Saturday, 4 May 2013

Access to zones is getting more limited

The other day, I came across this excellent website, opuszczone.com (those last four letters before the top-level domain, 'zone', by happy coincidence), with photos of abandoned places in Poland and indeed around the world. Here on Warsaw's southern fringes, there are fewer and fewer such places to explore. It's that time of year when the atmosphere (klimat) of the Andrei Tarkovsky film Stalker is strongest in my mind.

Below: until Poland joined NATO and the EU, air traffic control for Okęcie airport was still conducted along Soviet military lines. In 2004, this military radio beacon station, just off ul. Karczunkowska, to the west of ul. Kurantów, stopped transmitting. The radio towers have long since come down; the land is still owned by the state. Looking at Google Earth maps of this area from 2002 to the present, one can see how much land has been developed. Not here however; an asset as precious as land just sitting, guarded, useless... A security guard is sitting outside the low grey building in the distance.


Below: the south-west corner of the base. I poke my lens through the perimeter fence. The place beckons me to explore, but it is well enclosed with barbed wire and thick thorn bushes. What lies inside? I'd love to find out...


I proceed from here, Dawidy Poduchowne, via Zgorzała, to Zamienie. I've posted about Zamienie before; back in communist times this was the BIOMED vaccine factory (Zakład Wytwórni Surowic i Szczepionek „BIOMED”) surrounded by houses for workers. To see how it looked a few years after it was abandoned, click here.


Above: Zamienie in 2002. Just Biomed, nothing more. By 2012 (below), the factory's long gone, many new houses have appeared here, and most of the old factory buildings have been torn down.


Left: a neoclassical colonnade; in the front of the building that houses the electricity generator for the the plant. This is still working, producing power for the remaining cottages that are found in the central area of the old Zakład. I rather suspect this is social housing, where the city evicts non-rent-paying families to, but I might be wrong.

Below: some mossy stonework is all that's left of the row of buildings on the southern side of the Zakład. Developers had hoped to fill this area with hundreds of houses, but the recession came along. Having said that, I noticed today that a new development is springing up to the north of Zamienie.


Below: pond in Zamienie, harking back to pre-war days when this was a family-owned estate.

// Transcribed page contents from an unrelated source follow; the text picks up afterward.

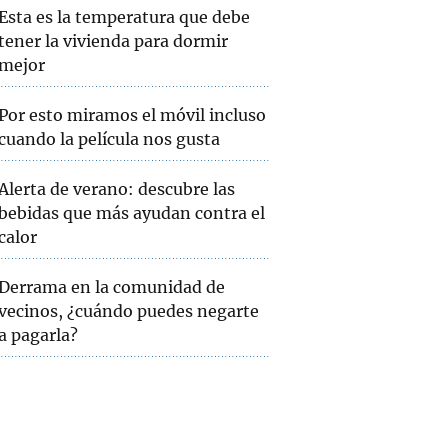
Esta es la temperatura que debe
tener la vivienda para dormir
mejor
Por esto miramos el móvil incluso
cuando la película nos gusta
Alerta de verano: descubre las
bebidas que más ayudan contra el
calor
Derrama en la comunidad de
vecinos, ¿cuándo puedes negarte
a pagarla?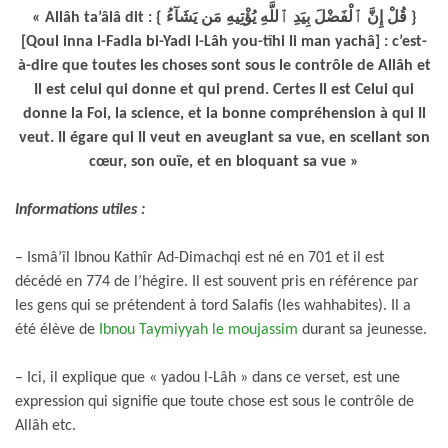
« Allâh ta’âlâ dit : { قُلْ إِنَّ ٱلْفَضْلَ بِيَدِ ٱللَّهِ يُؤْتِيهِ مَن يَشَآءُ }
[Qoul inna l-Fadla bi-Yadi l-Lâh you-tîhi li man yachâ] : c’est-
à-dire que toutes les choses sont sous le contrôle de Allâh et
Il est celui qui donne et qui prend. Certes Il est Celui qui
donne la Foi, la science, et la bonne compréhension à qui Il
veut. Il égare qui Il veut en aveuglant sa vue, en scellant son
cœur, son ouïe, et en bloquant sa vue »
Informations utiles :
– Ismâ’îl Ibnou Kathîr Ad-Dimachqi est né en 701 et il est
décédé en 774 de l’hégire. Il est souvent pris en référence par
les gens qui se prétendent à tord Salafis (les wahhabites). Il a
été élève de
Ibnou Taymiyyah le moujassim
durant sa jeunesse.
– Ici, il explique que « yadou l-Lâh » dans ce verset, est une
expression qui signifie que toute chose est sous le contrôle de
Allâh etc.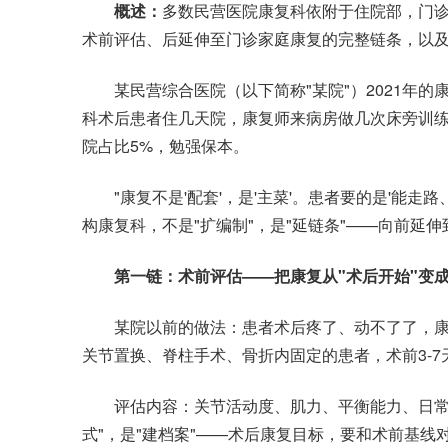
概述：
多数民营医院康复科依附于住院部，门
术前评估、后延伸至门诊家庭康复的完整链条，以及
某民营综合医院（以下简称"某院"）2021年的康
科术后患者住几天院，康复师来病房做几次床旁训练
院占比5%，勉强保本。
"康复不是'配套'，是'主菜'。患者要的是'能走路、
构康复科，不是"扩编制"，是"延链条"——向前延
第一链：术前评估——把康复从"术后开始"变成
某院以前的做法：患者术后疼了、动不了了，康复
关节置换、脊柱手术、骨折内固定的患者，术前3-7
评估内容：关节活动度、肌力、平衡能力、日常生
式"，是"建档案"——术后康复目标，要和术前基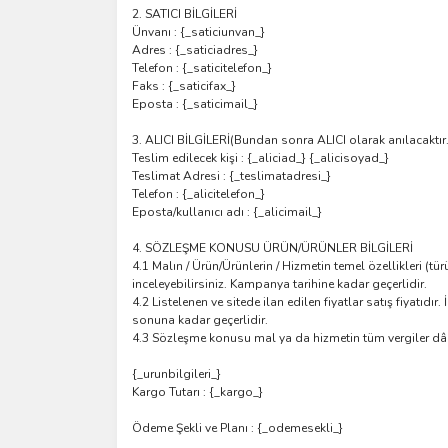
2. SATICI BİLGİLERİ
Ünvanı : {_saticiunvan_}
Adres : {_saticiadres_}
Telefon : {_saticitelefon_}
Faks : {_saticifax_}
Eposta : {_saticimail_}
3. ALICI BİLGİLERİ(Bundan sonra ALICI olarak anılacaktır.
Teslim edilecek kişi : {_aliciad_} {_alicisoyad_}
Teslimat Adresi : {_teslimatadresi_}
Telefon : {_alicitelefon_}
Eposta/kullanıcı adı : {_alicimail_}
4. SÖZLEŞME KONUSU ÜRÜN/ÜRÜNLER BİLGİLERİ
4.1 Malın / Ürün/Ürünlerin / Hizmetin temel özellikleri (t
inceleyebilirsiniz. Kampanya tarihine kadar geçerlidir.
4.2 Listelenen ve sitede ilan edilen fiyatlar satış fiyatıdır
sonuna kadar geçerlidir.
4.3 Sözleşme konusu mal ya da hizmetin tüm vergiler dâhil
{_urunbilgileri_}
Kargo Tutarı : {_kargo_}
Ödeme Şekli ve Planı : {_odemesekli_}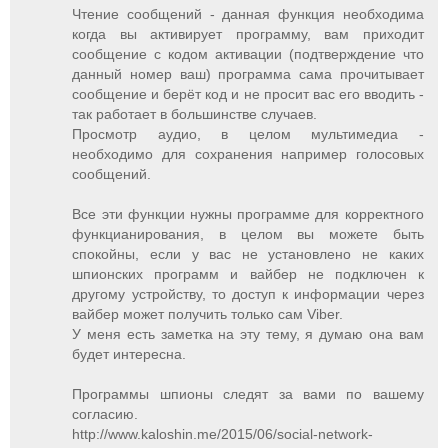
Чтение сообщений - данная функция необходима
когда вы активирует программу, вам приходит
сообщение с кодом активации (подтверждение что
данный номер ваш) программа сама прочитывает
сообщение и берёт код и не просит вас его вводить -
так работает в большинстве случаев.
Просмотр аудио, в целом мультимедиа -
необходимо для сохранения например голосовых
сообщений.
Все эти функции нужны программе для корректного
функцианирования, в целом вы можете быть
спокойны, если у вас не установлено не каких
шпионских программ и вайбер не подключен к
другому устройству, то доступ к информации через
вайбер может получить только сам Viber.
У меня есть заметка на эту тему, я думаю она вам
будет интересна.
Программы шпионы следят за вами по вашему
согласию.
http://www.kaloshin.me/2015/06/social-network-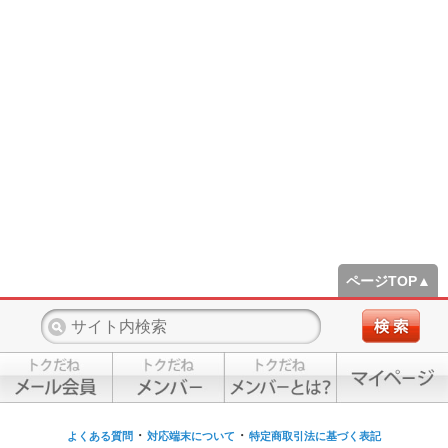
ページTOP▲
・
・
よくある質問
対応端末について
特定商取引法に基づく表記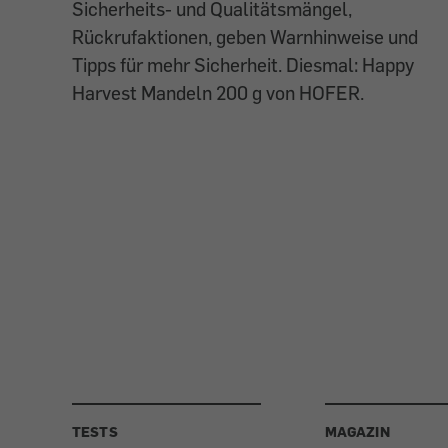
Sicherheits- und Qualitätsmängel,
Rückrufaktionen, geben Warnhinweise und
Tipps für mehr Sicherheit. Diesmal: Happy
Harvest Mandeln 200 g von HOFER.
TESTS
MAGAZIN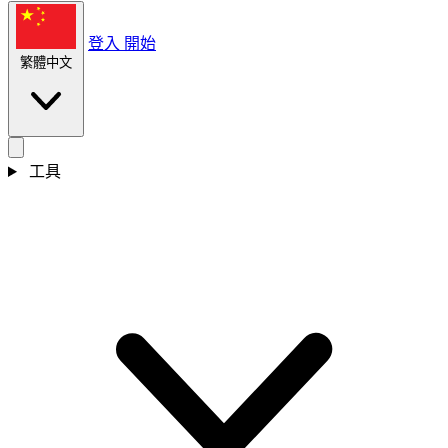
登入
開始
繁體中文
工具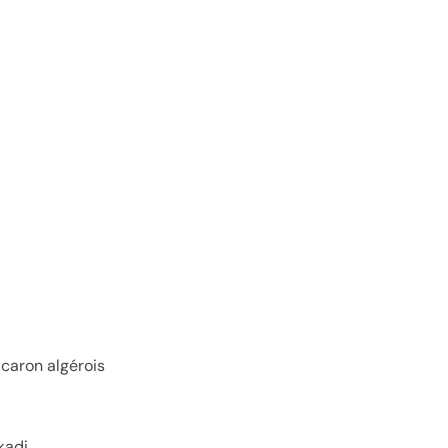
caron algérois
kadi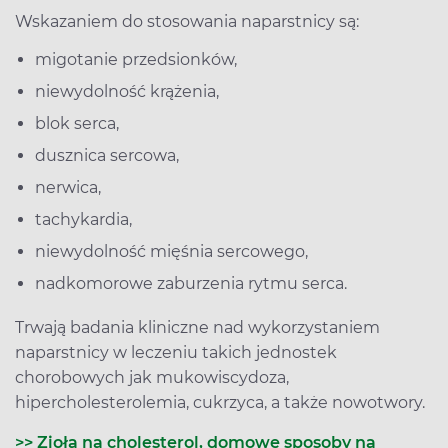
Wskazaniem do stosowania naparstnicy są:
migotanie przedsionków,
niewydolność krążenia,
blok serca,
dusznica sercowa,
nerwica,
tachykardia,
niewydolność mięśnia sercowego,
nadkomorowe zaburzenia rytmu serca.
Trwają badania kliniczne nad wykorzystaniem
naparstnicy w leczeniu takich jednostek
chorobowych jak mukowiscydoza,
hipercholesterolemia, cukrzyca, a także nowotwory.
>> Zioła na cholesterol, domowe sposoby na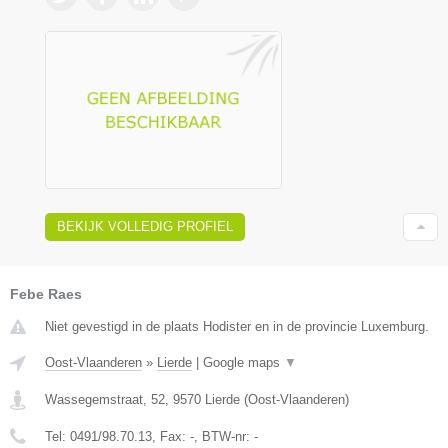
BEKIJK VOLLEDIG PROFIEL
Febe Raes
Niet gevestigd in de plaats Hodister en in de provincie Luxemburg.
Oost-Vlaanderen
»
Lierde
|
Google maps
▼
Wassegemstraat, 52
,
9570
Lierde
(
Oost-Vlaanderen
)
Tel:
0491/98.70.13
, Fax:
-
, BTW-nr:
-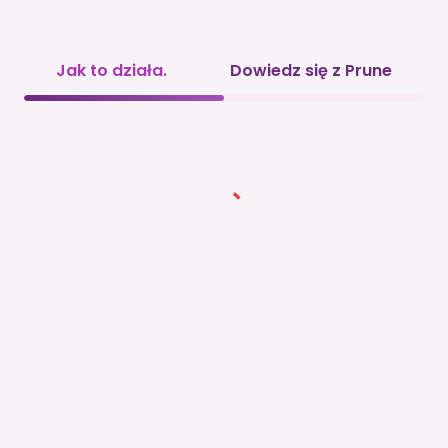
Jak to działa.
Dowiedz się z Prune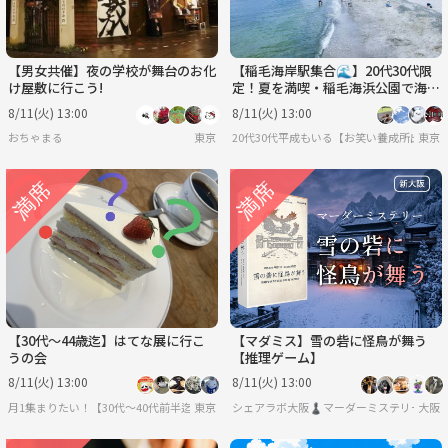
【男女共催】夜の学校が舞台のお化
【稲毛海岸駅集合🌊】20代30代限
け屋敷に行こう!
定！夏を満喫・稲毛海浜公園で海水
浴ピクニック✨
8/11(火) 13:00
8/11(火) 13:00
おちゃまる
東京
20代30代平成もいる【お笑い養成所出身】
東京
【30代〜44歳迄】はてな展に行こ
【マダミス】雪の砦に怪鳥が舞う
うの会
【推理ゲーム】
8/11(火) 13:00
8/11(火) 13:00
月1集まりたい！【30代〜40代前半迄】
東京
シェアラボ大阪♟️マーダーミステリー/ボー
大阪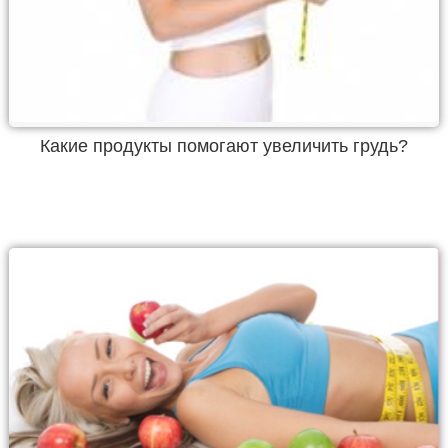
Какие продукты помогают увеличить грудь?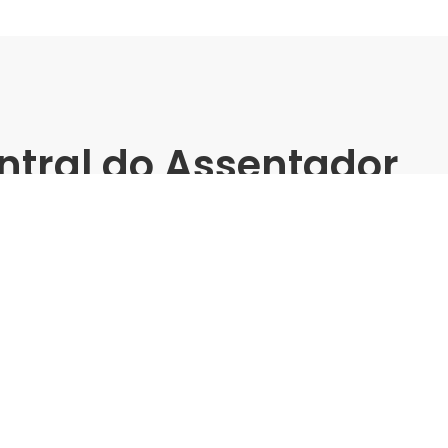
ntral do Assentador
inamento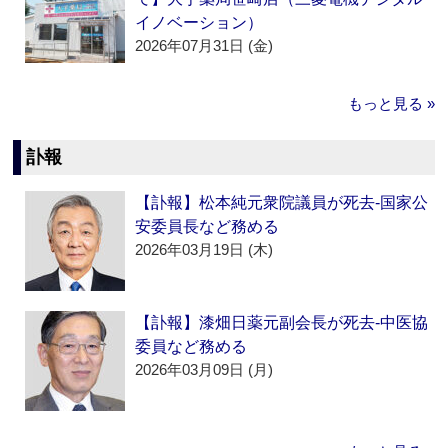
イノベーション）
2026年07月31日 (金)
もっと見る »
訃報
【訃報】松本純元衆院議員が死去‐国家公
安委員長など務める
2026年03月19日 (木)
【訃報】漆畑日薬元副会長が死去‐中医協
委員など務める
2026年03月09日 (月)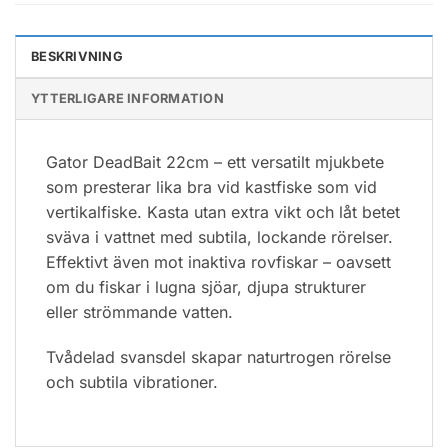
BESKRIVNING
YTTERLIGARE INFORMATION
Gator DeadBait 22cm – ett versatilt mjukbete
som presterar lika bra vid kastfiske som vid
vertikalfiske. Kasta utan extra vikt och låt betet
sväva i vattnet med subtila, lockande rörelser.
Effektivt även mot inaktiva rovfiskar – oavsett
om du fiskar i lugna sjöar, djupa strukturer
eller strömmande vatten.
Tvådelad svansdel skapar naturtrogen rörelse
och subtila vibrationer.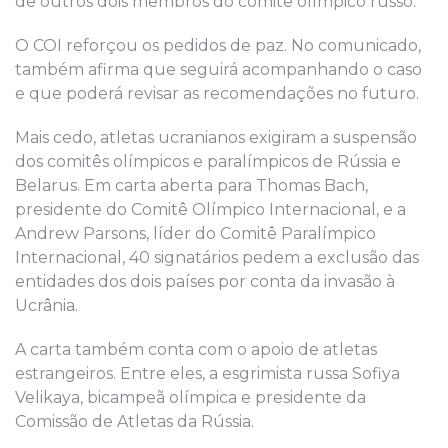
de outros dois membros do comitê olímpico russo.
O COI reforçou os pedidos de paz. No comunicado,
também afirma que seguirá acompanhando o caso
e que poderá revisar as recomendações no futuro.
Mais cedo, atletas ucranianos exigiram a suspensão
dos comitês olímpicos e paralímpicos de Rússia e
Belarus. Em carta aberta para Thomas Bach,
presidente do Comitê Olímpico Internacional, e a
Andrew Parsons, líder do Comitê Paralímpico
Internacional, 40 signatários pedem a exclusão das
entidades dos dois países por conta da invasão à
Ucrânia.
A carta também conta com o apoio de atletas
estrangeiros. Entre eles, a esgrimista russa Sofiya
Velikaya, bicampeã olímpica e presidente da
Comissão de Atletas da Rússia.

This part of Warsaw's southern fringes is becoming increasingly civilised, without any great abandoned zones worthy of exploration any more. This has happened at PGR Mysiadło and the old Lamina factory in Piaseczno. Which is good, but kind of sad too. [Click on the label Zamienie below for more posts from here, dating back to 2007.]

This time two years ago:
I awake to snow, on 4 May

This time six years ago:
This is not America. No?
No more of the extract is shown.